Vanderbilt University Medical Center, Nashville, TN, United States

This research project will explore the role of leukotriene B4(LTB4) and platelet activating factor (PAF), two potent proinflammatory lipids, in the regulation of neutrophil oxidative metabolism. Studies have demonstrated that LTB4 and PAF, though relatively weak direct stimulants of neutrophil superoxide production, markedly enhance the cell's oxidative response to certain soluble stimuli. The goal of this proposal is to further delineate the characteristics and control of lipid-mediated oxidative enhancement and to define the subcellular mechanisms through which augmentation of oxidative reponsiveness is accomplished. Experiments detailed herein will examine the effects of LTB4 and PAF on both the affinity and number of chemotactic peptide receptors expressed on the cell surface. Also studied will be the effects of the lipids on the distribution and activity of protein kinase C, an intracellular mediator recently implicated in neutrophil activation by chemotactic peptides and phorbol diesters. Prior exposure to the lipids may not only increase the oxidative killing capacity of cells arriving at inflammatory foci but also may result in premature, potentially damaging release of reactive oxygen metabolites if the enhancing effect is not closely regulated. The project will therefore explore potential mechanisms which may curb oxidative enhancement in vivo.
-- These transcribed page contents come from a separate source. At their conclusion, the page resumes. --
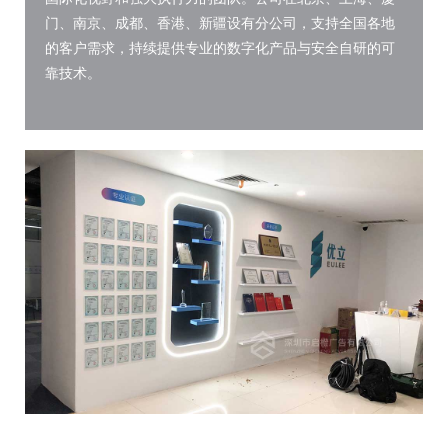
门、南京、成都、香港、新疆设有分公司，支持全国各地
的客户需求，持续提供专业的数字化产品与安全自研的可
靠技术。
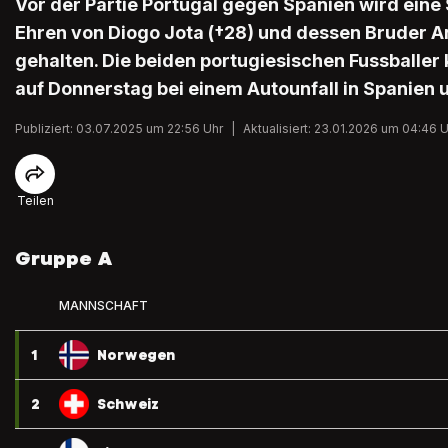
Vor der Partie Portugal gegen Spanien wird ein
Ehren von Diogo Jota (†28) und dessen Bruder An
gehalten. Die beiden portugiesischen Fussballer
auf Donnerstag bei einem Autounfall in Spanien 
Publiziert: 03.07.2025 um 22:56 Uhr
|
Aktualisiert: 23.01.2026 um 04:46 
Teilen
Gruppe A
MANNSCHAFT
1
Norwegen
2
Schweiz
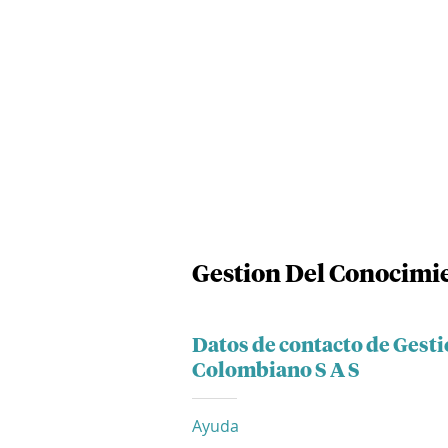
Gestion Del Conocimie
Datos de contacto de Gest
Colombiano S A S
Ayuda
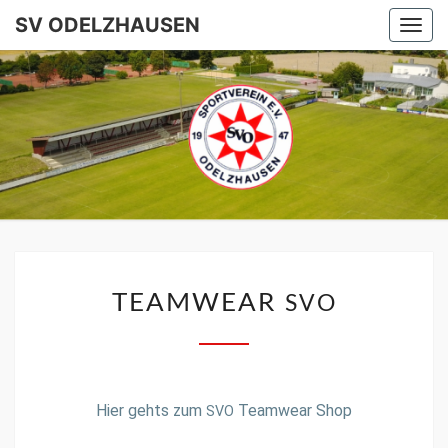
SV ODELZHAUSEN
Togg
navi
SV
ODELZHA
TEAMWEAR
SVO
Hier gehts zum
Teamwear Shop
SVO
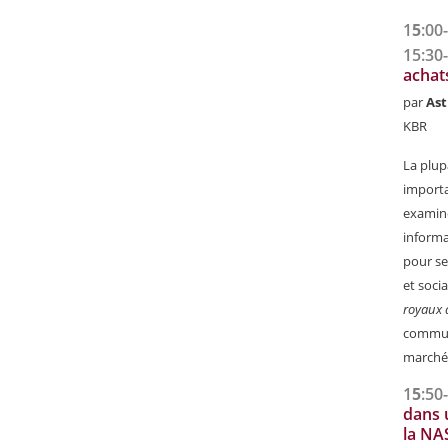
1
5
:00
15:30
achat
par
Ast
KBR
La plup
importa
examiné
informa
pour se
et soci
royaux d
commune
marchés
1
5
:50
dans 
la NA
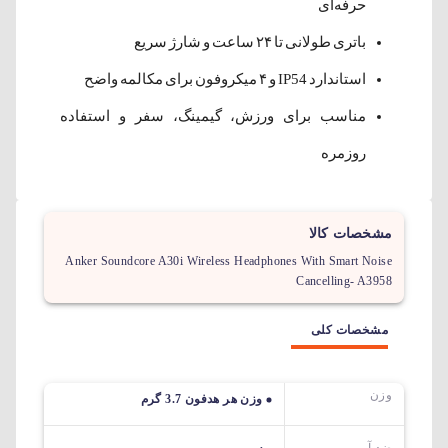
حرفه‌ای
باتری طولانی تا ۲۴ ساعت و شارژ سریع
استاندارد IP54 و ۴ میکروفون برای مکالمه واضح
مناسب برای ورزش، گیمینگ، سفر و استفاده
روزمره
مشخصات کالا
Anker Soundcore A30i Wireless Headphones With Smart Noise
Cancelling- A3958
مشخصات کلی
وزن
وزن هر هدفون 3.7 گرم
ضد آب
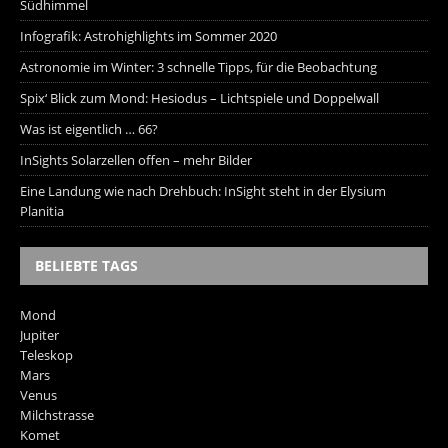
Südhimmel
Infografik: Astrohighlights im Sommer 2020
Astronomie im Winter: 3 schnelle Tipps, für die Beobachtung
Spix‘ Blick zum Mond: Hesiodus – Lichtspiele und Doppelwall
Was ist eigentlich … 66?
InSights Solarzellen offen – mehr Bilder
Eine Landung wie nach Drehbuch: InSight steht in der Elysium
Planitia
BELIEBTE TAGS
Mond
Jupiter
Teleskop
Mars
Venus
Milchstrasse
Komet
Gradual exposure of neutrophils to LTB4 and PAF by slow infusions, as would occur in vivo as cells migrate along physiologic chemoattractant concentration gradients, will be utilized to determine the importance of exposure rate to oxidative enhancement. The potential role of oxidative metabolites produced by neutrophils in the inactivation of extracellular LTB4 and PAD will also be evaluated. These studies will attempt to define the biochemical basis for oxidative enhancement and to promote a better understanding of cellular mechanisms involved in the control of inflammation. It is hoped that inflammatory control mechanisms may then be exploited for rational approaches to the control of abnormal inflammatory responses.